Francisco Costa

Assistant Professor of Economics at the University of Delaware 

Invited Researcher at J-PAL (LAC & K-CAI) 

Working Papers

Efficient Forestation in the Brazilian Amazon, with Rafael Araujo and Marcelo Sant'Anna[Coverage: VoxDev] R&R at Review of Economic Studies.

This paper estimates the Brazilian Amazon’s carbon-efficient forestation -- i.e. when farmers internalize the social cost of carbon. We propose a dynamic discrete choice land use model and estimate it using a panel of land use and carbon stock of 5.7 billion pixels between 2008 and 2017. Business-as-usual implies an inefficient release of 44 billion tons of CO2 in the long run resulting from the deforestation of an area twice the size of France. We show that targeted mitigation efforts in areas with the largest potential for emission reductions can mitigate up to 13 billion tons of CO2 at a cost under $10/ton. However, the abatement cost curve is convex, making preserving the whole forest an expensive task.
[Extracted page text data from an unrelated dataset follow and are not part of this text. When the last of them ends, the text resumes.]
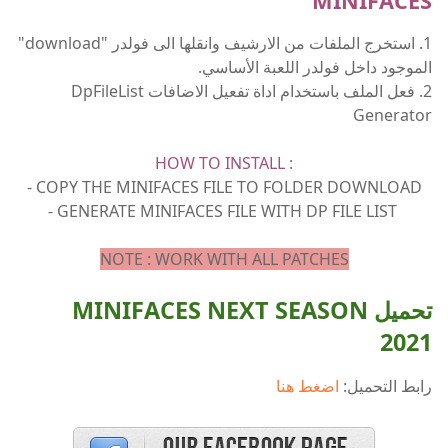
MINIFACES
1. استخرج الملفات من الارشيف وانقلها الى فولدر "download"
الموجود داخل فولدر اللعبة الأساسي.
2. فعل الملف باستخدام اداة تفعيل الاضافات DpFileList
Generator
HOW TO INSTALL :
- COPY THE MINIFACES FILE TO FOLDER DOWNLOAD
- GENERATE MINIFACES FILE WITH DP FILE LIST
NOTE : WORK WITH ALL PATCHES
تحميل MINIFACES NEXT SEASON
2021
رابط التحميل:
اضغط هنا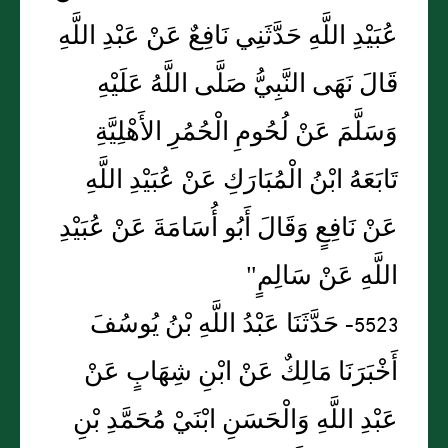
عُبَيْدِ اللَّهِ حَدَّثَنِي نَافِعٌ عَنْ عَبْدِ اللَّهِ
قَالَ نَهَى النَّبِيُّ صَلَّى اللَّهُ عَلَيْهِ
وَسَلَّمَ عَنْ لُحُومِ الْحُمُرِ الأَهْلِيَّةِ
تَابَعَهُ ابْنُ الْمُبَارَكِ عَنْ عُبَيْدِ اللَّهِ
عَنْ نَافِعٍ وَقَالَ أَبُو أُسَامَةَ عَنْ عُبَيْدِ
اللَّهِ عَنْ سَالِمٍ"
5523- حَدَّثَنَا عَبْدُ اللَّهِ بْنُ يُوسُفَ
أَخْبَرَنَا مَالِكٌ عَنْ ابْنِ شِهَابٍ عَنْ
عَبْدِ اللَّهِ وَالْحَسَنِ ابْنَيْ مُحَمَّدِ بْنِ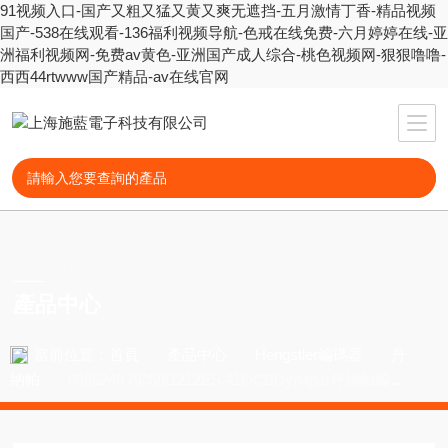
91视频入口-国产又粗又猛又黄又爽无遮挡-五月激情丁香-精品视频
国产-538在线观看-136福利视频导航-色戒在线免费-六月婷婷在线-亚
洲福利视频网-免费av黄色-亚洲国产成人综合-桃色视频网-狠狠噜噜-
西西44rtwww国产精品-av在线官网
PRODUCT
產品中心
當前位置：
首頁
產品中心
Hengstler編碼器
丹
納帕
0566248 AC58/1212ES.41OCBDynapar丹納帕編碼
器HSD35409693CG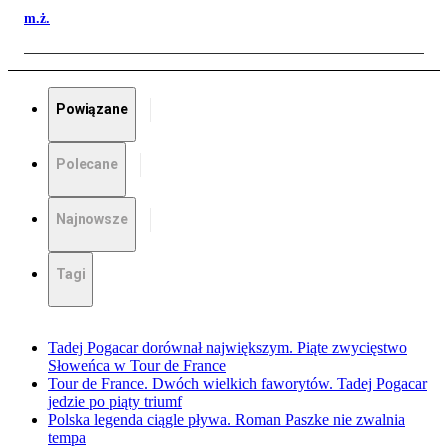
m.ż.
Powiązane
Polecane
Najnowsze
Tagi
Tadej Pogacar dorównał największym. Piąte zwycięstwo
Słoweńca w Tour de France
Tour de France. Dwóch wielkich faworytów. Tadej Pogacar
jedzie po piąty triumf
Polska legenda ciągle pływa. Roman Paszke nie zwalnia
tempa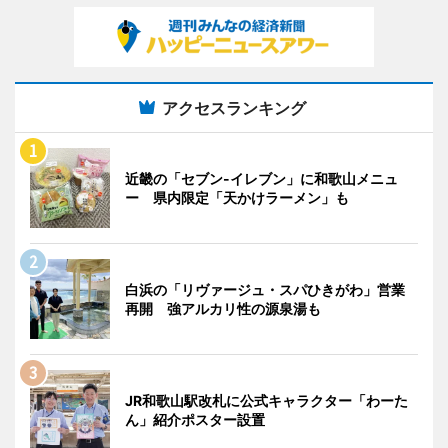
アクセスランキング
近畿の「セブン-イレブン」に和歌山メニュ
ー 県内限定「天かけラーメン」も
白浜の「リヴァージュ・スパひきがわ」営業
再開 強アルカリ性の源泉湯も
JR和歌山駅改札に公式キャラクター「わーた
ん」紹介ポスター設置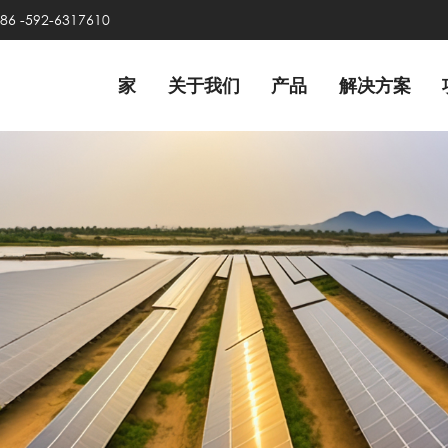
86 -592-6317610
家
关于我们
产品
解决方案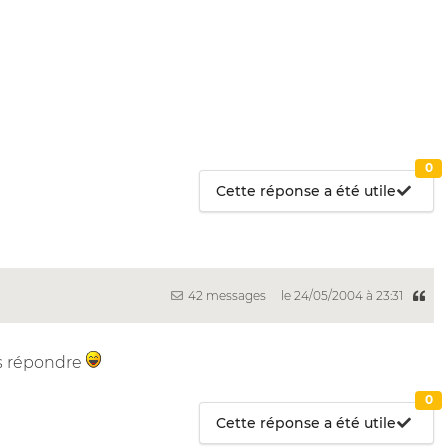
0
Cette réponse a été utile
42 messages
le 24/05/2004 à 23:31
ais répondre
0
Cette réponse a été utile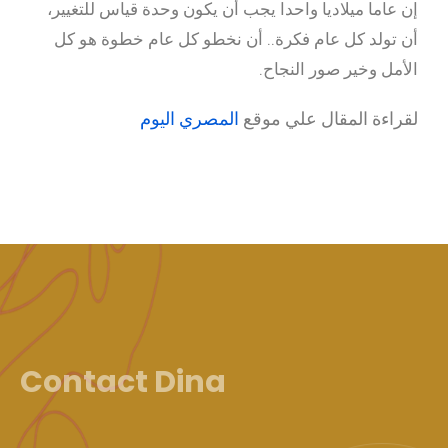
إن عاما ميلاديا واحدا يجب أن يكون وحدة قياس للتغيير،
أن تولد كل عام فكرة.. أن نخطو كل عام خطوة هو كل
الأمل وخير صور النجاح.
لقراءة المقال علي موقع
المصري اليوم
Contact Dina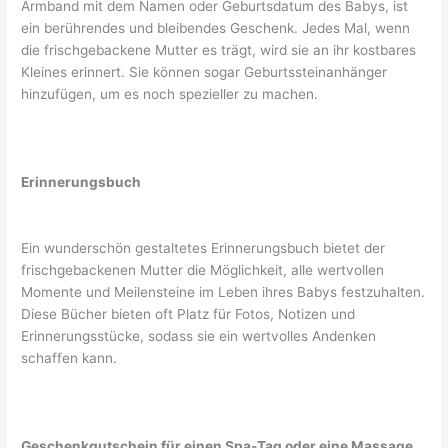
Armband mit dem Namen oder Geburtsdatum des Babys, ist
ein berührendes und bleibendes Geschenk. Jedes Mal, wenn
die frischgebackene Mutter es trägt, wird sie an ihr kostbares
Kleines erinnert. Sie können sogar Geburtssteinanhänger
hinzufügen, um es noch spezieller zu machen.
Erinnerungsbuch
Ein wunderschön gestaltetes Erinnerungsbuch bietet der
frischgebackenen Mutter die Möglichkeit, alle wertvollen
Momente und Meilensteine im Leben ihres Babys festzuhalten.
Diese Bücher bieten oft Platz für Fotos, Notizen und
Erinnerungsstücke, sodass sie ein wertvolles Andenken
schaffen kann.
Geschenkgutschein für einen Spa-Tag oder eine Massage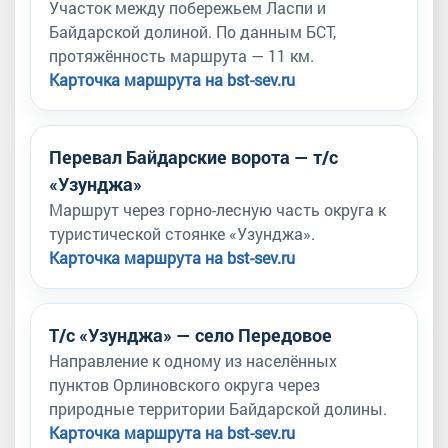
Участок между побережьем Ласпи и
Байдарской долиной. По данным БСТ,
протяжённость маршрута — 11 км.
Карточка маршрута на bst-sev.ru
Перевал Байдарские ворота — т/с
«Узунджа»
Маршрут через горно-лесную часть округа к
туристической стоянке «Узунджа».
Карточка маршрута на bst-sev.ru
Т/с «Узунджа» — село Передовое
Направление к одному из населённых
пунктов Орлиновского округа через
природные территории Байдарской долины.
Карточка маршрута на bst-sev.ru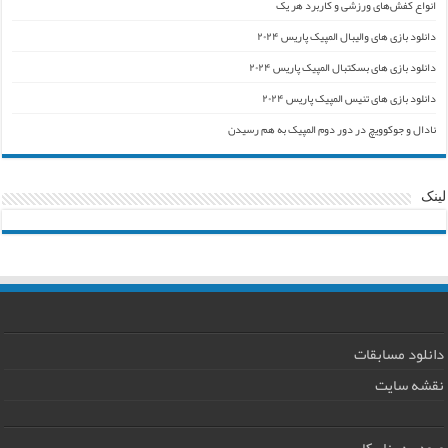
انواع کفش‌های ورزشی و کاربرد هر یک
دانلود بازی های والیبال المپیک پاریس ۲۰۲۴
دانلود بازی های بسکتبال المپیک پاریس ۲۰۲۴
دانلود بازی های تنیس المپیک پاریس ۲۰۲۴
نادال و جوکوویچ در دور دوم المپیک به هم رسیدن
لینک
دانلود مسابقات
نقشه سایت
ورود به پنل کاربری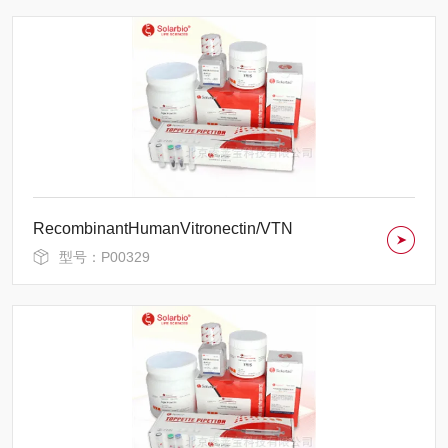
RecombinantHumanVitronectin/VTN
型号：P00329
National Borders and the Conservation of Nature, with Robin Burgess and Benjamin Olken. submitted. [new version]

Tropical forests slow climate change, and their conservation is an international priority. We propose using finely grained satellite data at national borders, where one political jurisdiction ends and another begins, to evaluate the net impact of national policies on conservation. Using 30x30 meter satellite data along Brazil’s 12,800 km border in the Amazon, we find dramatic changes in deforestation rates that match changes in Brazilian policies. Between 2001 and 2005, at the tail end of a pro-exploitation period, annual Brazilian deforestation was more than three times the rate across the border. From 2006 to 2013, as Brazil introduced policies to reduce deforestation, these differences at the border disappear. But they re-appear starting in 2014, amid a period of dismantling environmental regulation. National borders offer a means of evaluating the effectiveness of national conservation policies, which are now objects of international interest.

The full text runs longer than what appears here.